The disjunction problem is a problem for some but not all of T1–T8 and their 240 hybrids, and likewise with respect to the distality problem. The hard problem, in contrast, is a problem for every single one of T1–T8 and their 240 hybrids (Sect. 4). This generalizes to various weakened versions of T1–T8 (Sect. 5.1), to T7 and T8 both when they are modified in terms of Pearson’s correlation measure r and when they are modified in terms of mutual information MI (Sect. 5.2), to T7 when modified in terms of any degree-of-confirmation measure that, like DOCDM, meets Weak Law of Likelihood (Sect. 5.3), and to T8 when modified in terms of any degree-of-confirmation measure that, like DOCDM, meets Final Probability Incrementality (Sect. 5.3). The hard problem is recalcitrant! However, it doesn’t bring down every ppc theory in logical space. T11, for instance, can handle it.
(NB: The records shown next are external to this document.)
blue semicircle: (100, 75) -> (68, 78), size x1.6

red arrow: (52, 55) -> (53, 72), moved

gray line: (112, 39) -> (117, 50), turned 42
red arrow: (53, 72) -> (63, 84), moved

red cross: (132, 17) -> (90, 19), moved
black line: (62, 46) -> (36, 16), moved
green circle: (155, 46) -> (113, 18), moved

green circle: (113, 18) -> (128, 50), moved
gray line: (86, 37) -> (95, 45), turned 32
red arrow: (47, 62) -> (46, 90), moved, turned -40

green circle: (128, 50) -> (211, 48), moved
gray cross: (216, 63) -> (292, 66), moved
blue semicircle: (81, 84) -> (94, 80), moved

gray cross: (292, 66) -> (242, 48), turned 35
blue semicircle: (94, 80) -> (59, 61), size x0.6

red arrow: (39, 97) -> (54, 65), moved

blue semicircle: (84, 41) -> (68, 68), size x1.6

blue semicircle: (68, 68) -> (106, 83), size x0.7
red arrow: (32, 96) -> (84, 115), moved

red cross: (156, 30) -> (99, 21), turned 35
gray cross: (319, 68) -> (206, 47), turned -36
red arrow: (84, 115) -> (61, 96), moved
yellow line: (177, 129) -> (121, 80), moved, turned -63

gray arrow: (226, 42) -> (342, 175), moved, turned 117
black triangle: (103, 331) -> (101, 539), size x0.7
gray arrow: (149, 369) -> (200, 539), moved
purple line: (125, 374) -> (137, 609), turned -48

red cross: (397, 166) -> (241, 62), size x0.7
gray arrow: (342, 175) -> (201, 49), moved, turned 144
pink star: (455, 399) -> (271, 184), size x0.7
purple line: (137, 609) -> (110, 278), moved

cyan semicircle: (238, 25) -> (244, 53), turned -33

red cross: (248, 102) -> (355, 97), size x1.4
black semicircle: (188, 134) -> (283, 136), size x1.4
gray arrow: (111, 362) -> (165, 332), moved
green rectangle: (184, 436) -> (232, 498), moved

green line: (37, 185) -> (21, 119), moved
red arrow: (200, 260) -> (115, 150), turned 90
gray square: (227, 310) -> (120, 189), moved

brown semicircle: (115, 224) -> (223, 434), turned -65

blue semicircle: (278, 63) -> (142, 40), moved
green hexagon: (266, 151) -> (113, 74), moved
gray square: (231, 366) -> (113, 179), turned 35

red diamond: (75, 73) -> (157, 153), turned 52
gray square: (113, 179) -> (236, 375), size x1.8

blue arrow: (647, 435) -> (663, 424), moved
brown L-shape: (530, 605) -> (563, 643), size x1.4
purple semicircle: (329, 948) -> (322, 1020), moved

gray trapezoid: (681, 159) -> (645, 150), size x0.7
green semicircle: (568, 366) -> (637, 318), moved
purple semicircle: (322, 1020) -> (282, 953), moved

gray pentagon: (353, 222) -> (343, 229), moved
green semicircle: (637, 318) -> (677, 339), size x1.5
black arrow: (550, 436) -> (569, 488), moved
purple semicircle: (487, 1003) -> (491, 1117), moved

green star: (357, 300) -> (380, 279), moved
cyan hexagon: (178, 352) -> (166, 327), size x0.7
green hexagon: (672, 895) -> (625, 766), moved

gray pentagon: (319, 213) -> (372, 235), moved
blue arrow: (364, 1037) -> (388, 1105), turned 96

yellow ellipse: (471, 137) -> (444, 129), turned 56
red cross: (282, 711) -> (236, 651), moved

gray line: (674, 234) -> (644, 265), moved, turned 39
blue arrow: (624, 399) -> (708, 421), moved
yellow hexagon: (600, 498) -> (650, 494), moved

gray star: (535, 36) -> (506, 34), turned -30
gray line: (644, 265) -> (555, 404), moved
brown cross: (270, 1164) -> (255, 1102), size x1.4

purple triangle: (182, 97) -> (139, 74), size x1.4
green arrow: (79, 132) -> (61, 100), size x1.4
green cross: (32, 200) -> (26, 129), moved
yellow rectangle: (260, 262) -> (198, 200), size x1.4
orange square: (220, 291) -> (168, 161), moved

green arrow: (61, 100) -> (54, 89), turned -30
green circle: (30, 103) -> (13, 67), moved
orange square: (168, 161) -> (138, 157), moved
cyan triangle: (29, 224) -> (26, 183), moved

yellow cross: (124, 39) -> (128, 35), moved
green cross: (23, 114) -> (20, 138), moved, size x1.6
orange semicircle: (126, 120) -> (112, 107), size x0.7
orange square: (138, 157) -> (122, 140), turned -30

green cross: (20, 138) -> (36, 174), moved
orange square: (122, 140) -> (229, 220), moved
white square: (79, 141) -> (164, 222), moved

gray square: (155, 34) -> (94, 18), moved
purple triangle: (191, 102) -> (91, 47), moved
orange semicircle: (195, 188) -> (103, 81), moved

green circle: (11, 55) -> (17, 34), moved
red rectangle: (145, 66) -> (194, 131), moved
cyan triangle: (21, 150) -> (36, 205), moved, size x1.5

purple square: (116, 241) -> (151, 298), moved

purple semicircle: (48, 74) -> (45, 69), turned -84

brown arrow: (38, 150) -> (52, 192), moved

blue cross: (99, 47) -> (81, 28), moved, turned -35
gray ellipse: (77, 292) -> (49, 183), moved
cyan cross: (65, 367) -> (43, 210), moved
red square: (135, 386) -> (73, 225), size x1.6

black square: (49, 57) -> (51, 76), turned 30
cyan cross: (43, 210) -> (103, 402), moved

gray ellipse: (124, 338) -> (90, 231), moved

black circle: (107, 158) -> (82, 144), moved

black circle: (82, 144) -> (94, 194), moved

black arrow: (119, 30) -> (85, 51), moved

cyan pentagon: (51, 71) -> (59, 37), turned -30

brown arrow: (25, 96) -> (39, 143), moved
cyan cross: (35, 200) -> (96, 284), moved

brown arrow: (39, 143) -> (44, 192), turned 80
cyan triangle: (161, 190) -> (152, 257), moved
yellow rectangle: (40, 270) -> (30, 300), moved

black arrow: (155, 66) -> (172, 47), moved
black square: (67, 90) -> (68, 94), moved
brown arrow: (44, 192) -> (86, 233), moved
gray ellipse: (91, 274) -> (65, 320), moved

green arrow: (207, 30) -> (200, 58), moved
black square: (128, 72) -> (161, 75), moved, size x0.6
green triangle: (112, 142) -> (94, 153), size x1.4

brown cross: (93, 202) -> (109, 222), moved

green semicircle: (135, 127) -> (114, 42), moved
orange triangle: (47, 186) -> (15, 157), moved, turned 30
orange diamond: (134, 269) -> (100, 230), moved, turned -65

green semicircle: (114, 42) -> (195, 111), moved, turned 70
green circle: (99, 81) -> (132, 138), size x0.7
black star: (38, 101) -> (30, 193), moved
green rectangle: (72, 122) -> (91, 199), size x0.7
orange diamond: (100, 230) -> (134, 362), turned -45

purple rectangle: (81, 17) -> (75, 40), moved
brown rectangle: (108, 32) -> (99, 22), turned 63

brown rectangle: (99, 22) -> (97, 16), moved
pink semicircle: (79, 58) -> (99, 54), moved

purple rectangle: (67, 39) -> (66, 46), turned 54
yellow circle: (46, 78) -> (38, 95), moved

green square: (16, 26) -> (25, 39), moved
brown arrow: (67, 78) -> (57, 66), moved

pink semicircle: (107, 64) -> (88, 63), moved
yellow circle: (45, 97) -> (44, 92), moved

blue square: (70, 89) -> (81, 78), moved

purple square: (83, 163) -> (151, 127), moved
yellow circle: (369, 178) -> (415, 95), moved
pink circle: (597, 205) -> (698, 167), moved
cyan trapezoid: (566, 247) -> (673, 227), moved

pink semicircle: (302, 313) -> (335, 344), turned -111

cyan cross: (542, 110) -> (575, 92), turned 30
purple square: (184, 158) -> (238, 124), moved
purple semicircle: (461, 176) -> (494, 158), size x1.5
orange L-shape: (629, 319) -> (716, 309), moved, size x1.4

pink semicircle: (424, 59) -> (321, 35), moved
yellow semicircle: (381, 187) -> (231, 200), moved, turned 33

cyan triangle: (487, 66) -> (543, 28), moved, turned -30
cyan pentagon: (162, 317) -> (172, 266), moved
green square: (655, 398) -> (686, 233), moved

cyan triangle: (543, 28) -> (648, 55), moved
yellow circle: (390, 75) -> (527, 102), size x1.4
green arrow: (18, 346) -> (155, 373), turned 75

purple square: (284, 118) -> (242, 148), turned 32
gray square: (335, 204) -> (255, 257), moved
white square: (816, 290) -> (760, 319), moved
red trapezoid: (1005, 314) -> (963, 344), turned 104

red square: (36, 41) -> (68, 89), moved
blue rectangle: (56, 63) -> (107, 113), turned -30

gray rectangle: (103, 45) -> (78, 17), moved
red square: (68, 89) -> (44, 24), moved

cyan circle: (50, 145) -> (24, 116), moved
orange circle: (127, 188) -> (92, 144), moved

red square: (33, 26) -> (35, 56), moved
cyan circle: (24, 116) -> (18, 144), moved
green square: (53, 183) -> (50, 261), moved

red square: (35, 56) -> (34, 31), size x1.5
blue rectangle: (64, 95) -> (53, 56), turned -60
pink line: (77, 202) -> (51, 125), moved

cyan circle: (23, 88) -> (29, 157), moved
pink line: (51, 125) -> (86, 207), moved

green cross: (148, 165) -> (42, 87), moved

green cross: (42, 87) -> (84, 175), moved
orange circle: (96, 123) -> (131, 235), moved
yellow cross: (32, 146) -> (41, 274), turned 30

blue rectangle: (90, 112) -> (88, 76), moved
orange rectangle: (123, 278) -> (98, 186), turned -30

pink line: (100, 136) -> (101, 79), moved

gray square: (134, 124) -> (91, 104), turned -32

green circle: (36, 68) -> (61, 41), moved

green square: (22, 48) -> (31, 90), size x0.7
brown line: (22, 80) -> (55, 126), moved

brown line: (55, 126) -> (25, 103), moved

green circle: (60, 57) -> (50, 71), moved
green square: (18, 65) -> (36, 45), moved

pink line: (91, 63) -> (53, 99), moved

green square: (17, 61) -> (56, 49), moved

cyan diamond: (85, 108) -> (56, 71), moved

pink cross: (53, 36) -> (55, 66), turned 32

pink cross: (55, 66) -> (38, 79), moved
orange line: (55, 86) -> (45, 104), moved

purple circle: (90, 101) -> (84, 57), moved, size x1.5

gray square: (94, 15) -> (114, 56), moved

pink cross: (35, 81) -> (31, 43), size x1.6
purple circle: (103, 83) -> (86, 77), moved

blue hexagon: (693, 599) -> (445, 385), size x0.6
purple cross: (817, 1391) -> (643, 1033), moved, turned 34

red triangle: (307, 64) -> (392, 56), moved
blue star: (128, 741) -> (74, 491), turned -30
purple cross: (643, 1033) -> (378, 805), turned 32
We don’t claim that T11 is the right theory of semantic content, in part because it succumbs to the strengthened version of the disjunction problem described in Sect. 5.3. Rather, our point is that ppc theories have resources that should be scrutinized further, in connection with the hard problem, and with respect to other conditions of adequacy as well.Footnote 41 We note, in this regard, that although we have looked at a largish number of candidate ppc theories, we have used a small handful of formal tools to construct those theories; many of those tools are Bayesian. There are other formal frameworks that are worth exploring.Footnote 42

We close with an analogy. Adaptationism is a research program in evolutionary biology that aims to explain the current traits of organisms in terms of natural selection in ancestral populations. It would be absurd to dismiss this research program on the grounds that adaptationism has so far failed to explain this or that trait in a given biological population. We feel the same way about the development of ppc theories of semantic content. This is a research program, and noting defects in this or that ppc theory hardly suffices to show that the whole program is bankrupt. Philosophers should be just as tenacious as scientists!